When Damon Runyon died of lung cancer, in 1946, his ashes were scattered over the 13 blocks of Midtown Manhattan known to civilians as Broadway but to its denizens as “the Hardened Artery.” Runyon and his Stork Club drinking chum, the gossip columnist Walter Winchell, are the journalists primarily responsible for creating the postwar myth of New York as a playground.
Runyon’s Broadway is a louche, happy democracy where lowriders and high rollers rub shoulders at watering holes like Lindy’s, barely disguised in Runyon’s tales as Mindy’s. The comedy of these raffish sweet-and-sour bottom-feeders is their combination of ignorance and aspiration, the conflation of malaprops and middle-class punctilio. “The guys are fatigued from weariness,” one palooka says after an all-night crap game. Runyon delights in the sludge of street talk; he also sees poetry in the Broadway riffraff to whom life has dealt a pair of twos but who live it as if they hold a full house.
The most enduring expression of Runyon’s high spirits is not on the page but on the stage. Guys and Dolls: A Musical Fable of Broadway, based on Runyon’s short story “The Idyll of Miss Sarah Brown,” with the added comic super sauce of characters imported from other stories (Nicely-Nicely Johnson, Liver Lips Louie, Benny Southstreet), is being given a unique, unmissable environmental production by Nicholas Hytner at London’s Bridge Theatre. In the lingo of the Great White Way, it’s socko.
The Broadway musical has always sung best about New York. Of the long list of hit shows—West Side Story, On the Town, Company, Rent, A Chorus Line, Damn Yankees—Guys and Dolls is the most exuberant, affectionate, best written, and, by my lights, most lyrically deft. Here, Hytner has cleared away the orchestra seats and taken the musical off the proscenium and into the audience.
The lowlifes in Guys and Dolls now literally, and figuratively, emerge from the huddled masses. About 600 paying customers sit looking down from the tiered balcony seats onto 400 groundlings who, before the show, mill about the stage floor talking and buying hot dogs, pretzels, and the usual bar drinks from vendors who ply their carts around the periphery, while actors mingle unobtrusively with the throng.
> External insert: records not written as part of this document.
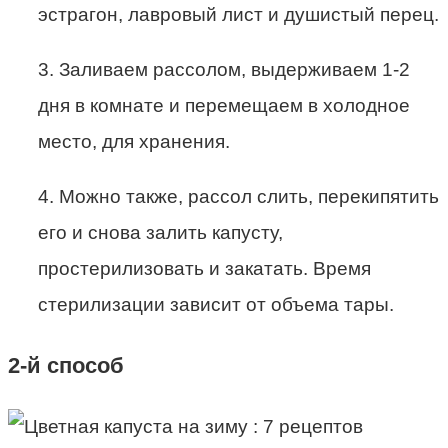
эстрагон, лавровый лист и душистый перец.
3. Заливаем рассолом, выдерживаем 1-2
дня в комнате и перемещаем в холодное
место, для хранения.
4. Можно также, рассол слить, перекипятить
его и снова залить капусту,
простерилизовать и закатать. Время
стерилизации зависит от объема тары.
2-й способ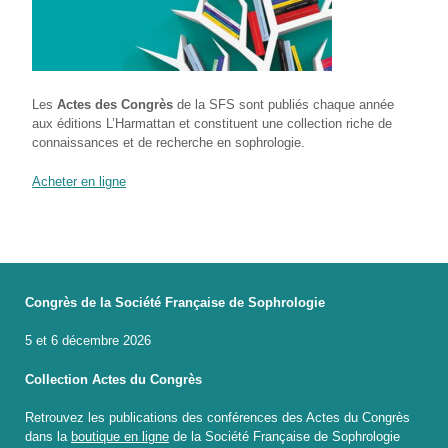
Les
Actes des Congrès
de la SFS sont publiés chaque année
aux éditions L’Harmattan et constituent une collection riche de
connaissances et de recherche en sophrologie.
Acheter en ligne
Congrès de la Société Française de Sophrologie
5 et 6 décembre 2026
Collection Actes du Congrès
Retrouvez les publications des conférences des Actes du Congrès
dans la
boutique en ligne
de la Société Française de Sophrologie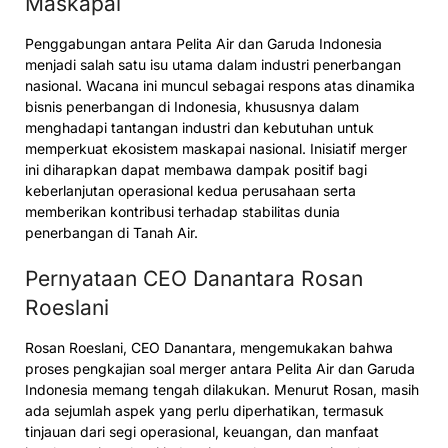
Maskapai
Penggabungan antara Pelita Air dan Garuda Indonesia
menjadi salah satu isu utama dalam industri penerbangan
nasional. Wacana ini muncul sebagai respons atas dinamika
bisnis penerbangan di Indonesia, khususnya dalam
menghadapi tantangan industri dan kebutuhan untuk
memperkuat ekosistem maskapai nasional. Inisiatif merger
ini diharapkan dapat membawa dampak positif bagi
keberlanjutan operasional kedua perusahaan serta
memberikan kontribusi terhadap stabilitas dunia
penerbangan di Tanah Air.
Pernyataan CEO Danantara Rosan
Roeslani
Rosan Roeslani, CEO Danantara, mengemukakan bahwa
proses pengkajian soal merger antara Pelita Air dan Garuda
Indonesia memang tengah dilakukan. Menurut Rosan, masih
ada sejumlah aspek yang perlu diperhatikan, termasuk
tinjauan dari segi operasional, keuangan, dan manfaat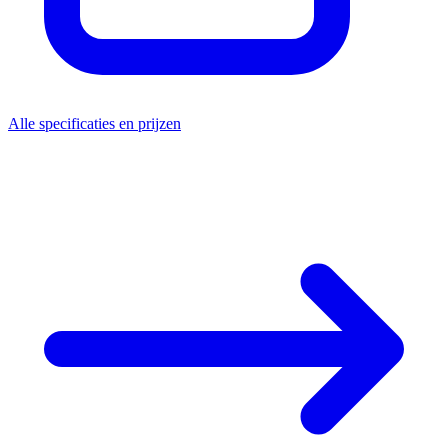
Alle specificaties en prijzen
When the downbeat comes, and the three movable performing platforms start to rise, actors in policeman’s blue mufti wrangle the crowd around the narrow shifting performing areas. The balcony sees the flow of the all-singing, all-dancing underworld hubbub; the groundlings find themselves in the middle of it. For the next two and a half hours, the standees are New Yorkers, crushed together and straining to make sense of the gorgeous commotion around them. Whether seated or standing, the show’s wallop is unforgettable.
When Guys and Dolls was first mounted in 1950—I saw the original—America’s future still had a shine to it. Between 1945 and 1955, the per capita income nearly tripled, the greatest rise of wealth in the history of Western civilization. There was something to sing about; the glorious Pulitzer Prize–winning production and its panoply of Broadway talent was yet more proof of American abundance.
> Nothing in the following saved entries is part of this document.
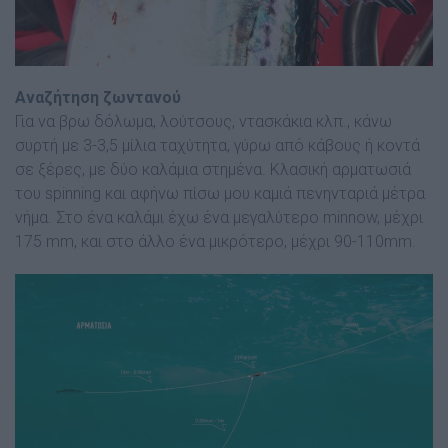
Αναζήτηση ζωντανού
Για να βρω δόλωµα, λούτσους, ντασκάκια κλπ., κάνω
συρτή µε 3-3,5 µίλια ταχύτητα, γύρω από κάβους ή κοντά
σε ξέρες, µε δύο καλάµια στηµένα. Κλασική αρµατωσιά
του spinning και αφήνω πίσω µου καµιά πενηνταριά µέτρα
νήµα. Στο ένα καλάµι έχω ένα µεγαλύτερο minnow, µέχρι
175 mm, και στο άλλο ένα µικρότερο, µέχρι 90-110mm.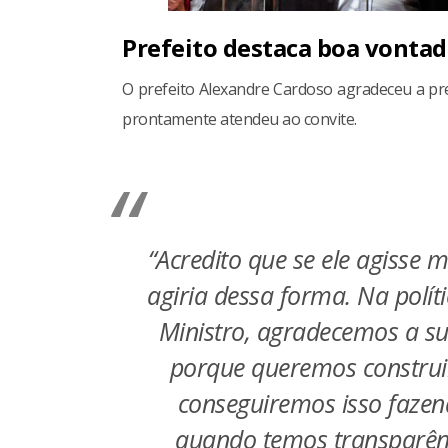
Prefeito destaca boa vontad
O prefeito Alexandre Cardoso agradeceu a p
prontamente atendeu ao convite.
“Acredito que se ele agisse
agiria dessa forma. Na polít
Ministro, agradecemos a su
porque queremos construi
conseguiremos isso fazendo
quando temos transparênc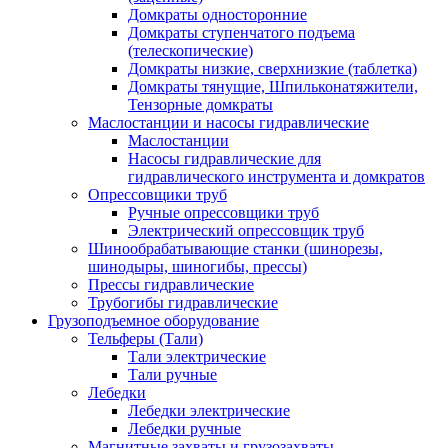
Домкраты односторонние
Домкраты ступенчатого подъема
(телескопические)
Домкраты низкие, сверхнизкие (таблетка)
Домкраты тянущие, Шпильконатяжители,
Тензорные домкраты
Маслостанции и насосы гидравлические
Маслостанции
Насосы гидравлические для
гидравлического инструмента и домкратов
Опрессовщики труб
Ручные опрессовщики труб
Электрический опрессовщик труб
Шинообрабатывающие станки (шинорезы,
шинодыры, шиногибы, прессы)
Прессы гидравлические
Трубогибы гидравлические
Грузоподъемное оборудование
Тельферы (Тали)
Тали электрические
Тали ручные
Лебедки
Лебедки электрические
Лебедки ручные
Магнитные захваты и грузозахваты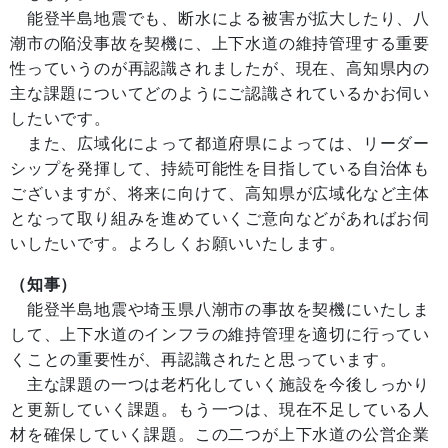
能登半島地震でも、断水による被害が拡大したり、八
潮市の陥没事故を契機に、上下水道の維持管理する重要
性っていうのが再認識されましたが、現在、高知県内の
主な課題についてどのようにご認識されているかお伺い
したいです。
また、広域化によって都道府県によっては、リーダー
シップを発揮して、持続可能性を目指している自治体も
ございますが、将来に向けて、高知県が広域化など主体
となって取り組みを進めていくご意向などがあればお伺
いしたいです。よろしくお願いいたします。
（知事）
能登半島地震や埼玉県八潮市の事故を契機にいたしま
して、上下水道のインフラの維持管理を適切に行ってい
くことの重要性が、再認識されたと思っています。
主な課題の一つは老朽化していく施設を今後しっかり
と更新していく課題。もう一つは、現在不足している人
材を確保していく課題。この二つが上下水道の公営企業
Nowadays, in the climate of collapse, buoyancy is hard to find. The dominance of Stephen Sondheim’s musicals, for all their prowess, is emblematic of this abdication of delight, smiling at the world with cold teeth. The boldness of Hytner’s revival is that it insists on joy, and creates it.
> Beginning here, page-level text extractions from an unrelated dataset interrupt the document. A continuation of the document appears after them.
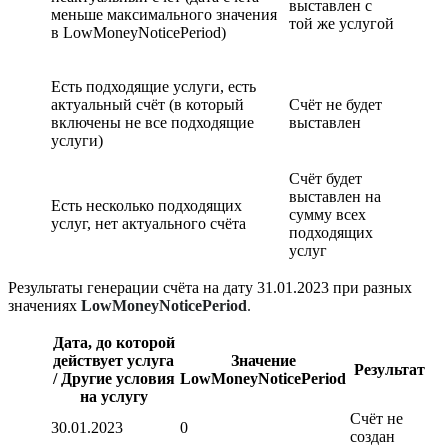
выставлен с
меньше максимального значения
той же услугой
в LowMoneyNoticePeriod)
Есть подходящие услуги, есть
актуальный счёт (в который
Счёт не будет
включены не все подходящие
выставлен
услуги)
Счёт будет
выставлен на
Есть несколько подходящих
сумму всех
услуг, нет актуального счёта
подходящих
услуг
Результаты генерации счёта на дату 31.01.2023 при разных
значениях
LowMoneyNoticePeriod
.
Дата, до которой
действует услуга
Значение
Результат
/ Другие условия
LowMoneyNoticePeriod
на услугу
Счёт не
30.01.2023
0
создан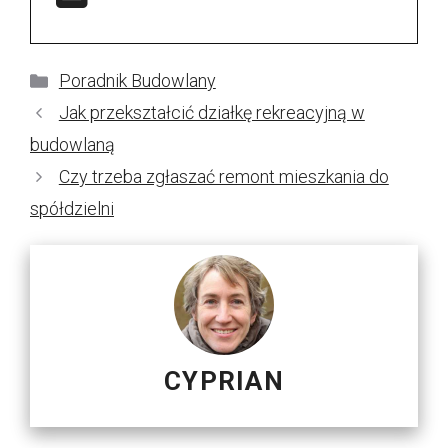
Kategorie
Poradnik Budowlany
Jak przekształcić działkę rekreacyjną w
budowlaną
Czy trzeba zgłaszać remont mieszkania do
spółdzielni
CYPRIAN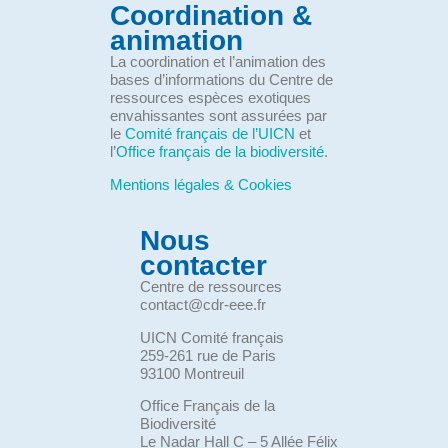
Coordination &
animation
La coordination et l’animation des
bases d’informations du Centre de
ressources espèces exotiques
envahissantes sont assurées par
le
Comité français de l’UICN
et
l’
Office français de la biodiversité
.
Mentions légales & Cookies
Nous
contacter
Centre de ressources
contact@cdr-eee.fr
UICN Comité français
259-261 rue de Paris
93100 Montreuil
Office Français de la
Biodiversité
Le Nadar Hall C – 5 Allée Félix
“I like terra firma: the more firma, the less terra,” George S. Kaufman, the original director of Guys and Dolls, quipped. The fun machine he helped to engineer is built like the Rock of Gibraltar. Unusually, the musical was written backwards. Working from an eponymous collection of Runyon’s short stories, Frank Loesser wrote the music and lyrics for most of his 14 songs before he had a libretto. This makes Abe Burrows’s shrewd, droll book seem all the more extraordinary. (Although Jo Swerling gets first billing as co-author, not one word of his draft was used.) Burrows’s light narrative touch walks a fine line between romantic sentiment and satire; they set up Loesser’s showstopping numbers and make them seem inevitable.
About 600 paying customers sit looking down from the tiered balcony seats onto 400 groundlings.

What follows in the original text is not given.